Perhaps if its fully automated, it would work. We’re then talking about massive bandwidth needed for the links between the massive computers needed to control the airplanes and the massive computers needed onboard the aircraft to insure highly dynamically unstable aircraft fly, with the levels of redundancy that the general public would require.
I disagree. This invention is as good as cellphones, and as with them, our fledgling teenagers will adopt and out-utilize and out-imagine us all. Once they’re available, all the most earnest well-meaning top-down Public Good ‘regulations’ will not avail against the freehand operators. As with AK-47s and computers, there will be shops everywhere turning out counterfeit illegal patent-busting copies, and the happy chaos in the skies is practically guaranteed. Perhaps every family should invest in a nice 12-gauge shotgun to defend hearth and home against these carplanes (and against the football-sized models which already exist, and have the ability to fly up to your upstairs window and broadcast TV images of your doings).
Jan 15, 2009 - 11:05 am 19. Andrew:“The Auto industry? Good God, compared to any government-supported arts program, the auto industry is a world paragon of the production of human benefits, with mobility AND styling all in one package.”
There is no doubt in my mind that the gov’t should stay the hell out of the arts however I wonder how many people are employed in government-supported arts programs versus the auto industry and how much financial support they receive versus the auto industry. I doubt they are comparable.
I come from a GM town. Seeing all those people paid exorbitant wages and benefits to waste their lives in a vegetative state, constantly encouraged to do less work for more money with fewer responsibilities borders on criminal in my mind.

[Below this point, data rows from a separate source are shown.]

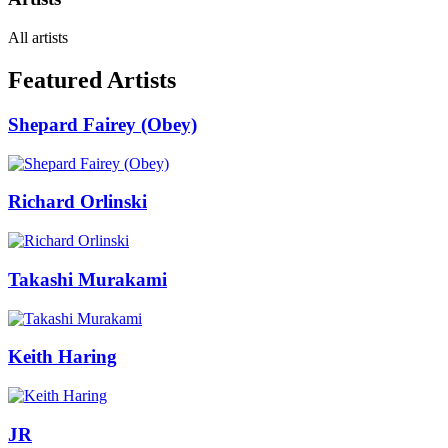
All artists
Featured Artists
Shepard Fairey (Obey)
Richard Orlinski
Takashi Murakami
Keith Haring
JR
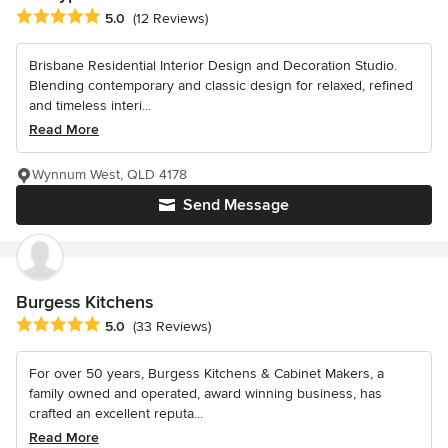
Average rating: 5 out of 5 stars
5.0
(12 Reviews)
Brisbane Residential Interior Design and Decoration Studio.
Blending contemporary and classic design for relaxed, refined
and timeless interi...
Read More
Wynnum West, QLD 4178
Send Message
Burgess Kitchens
Average rating: 5 out of 5 stars
5.0
(33 Reviews)
For over 50 years, Burgess Kitchens & Cabinet Makers, a
family owned and operated, award winning business, has
crafted an excellent reputa...
Read More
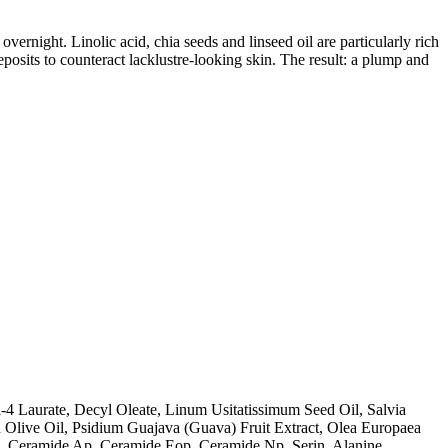
vernight. Linolic acid, chia seeds and linseed oil are particularly rich
eposits to counteract lacklustre-looking skin. The result: a plump and
l-4 Laurate, Decyl Oleate, Linum Usitatissimum Seed Oil, Salvia
d Olive Oil, Psidium Guajava (Guava) Fruit Extract, Olea Europaea
ls, Ceramide Ap, Ceramide Eop, Ceramide Np, Serin, Alanine,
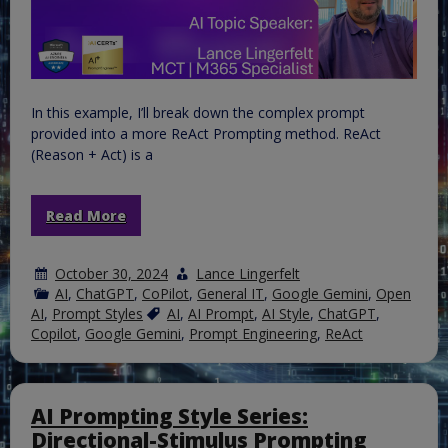
In this example, I’ll break down the complex prompt
provided into a more ReAct Prompting method. ReAct
(Reason + Act) is a
Read More
October 30, 2024
Lance Lingerfelt
AI
,
ChatGPT
,
CoPilot
,
General IT
,
Google Gemini
,
Open
AI
,
Prompt Styles
AI
,
AI Prompt
,
AI Style
,
ChatGPT
,
Copilot
,
Google Gemini
,
Prompt Engineering
,
ReAct
AI Prompting Style Series:
Directional-Stimulus Prompting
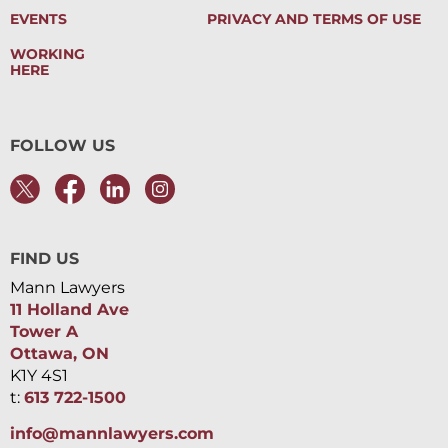
EVENTS
PRIVACY AND TERMS OF USE
WORKING
HERE
FOLLOW US
FIND US
Mann Lawyers
11 Holland Ave
Tower A
Ottawa, ON
K1Y 4S1
t:
613 722-1500
info@mannlawyers.com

Jan 15, 2009 - 11:19 am 20. kaba:Wouldn’t this be the voyeur’s dream? Flying over the privacy fenced yards of neighbors or cruising past the windows of tall buildings to see who might be doing a big no-no.
Jan 15, 2009 - 4:08 pm 21. Tomorrowist:Flying Scmlying. We already have planes that fly themselves; with smoother landings. What we need are cars that drive themselves. You drive to the highway, press the merge button, and wake up when the car tells you its time to exit.
Jan 15, 2009 - 10:28 pm 22. John Moore:Tomorrowist just beat me to it. I want my car to drive itself! Look at all the time wasted driving.
Flying, on the other hand, can be fun, and when it isn’t, they have had autopilots for a very long time.
Jan 16, 2009 - 5:54 pm 23. John Moore:Flying cars would have to be highly (and reliably) automated. That same automation, combined with modern advances in radio communications, sensors and GPS, will allow automated air traffic control – which would of course be an absolute necessity.
On the other hand, when I was young (’50s), we were promised personal flying cars by the ’70s. Oops. On the other hand, nobody expected the internet or the PC.
Jan 16, 2009 - 5:56 pmSorry, comments for this entry are closed at this time.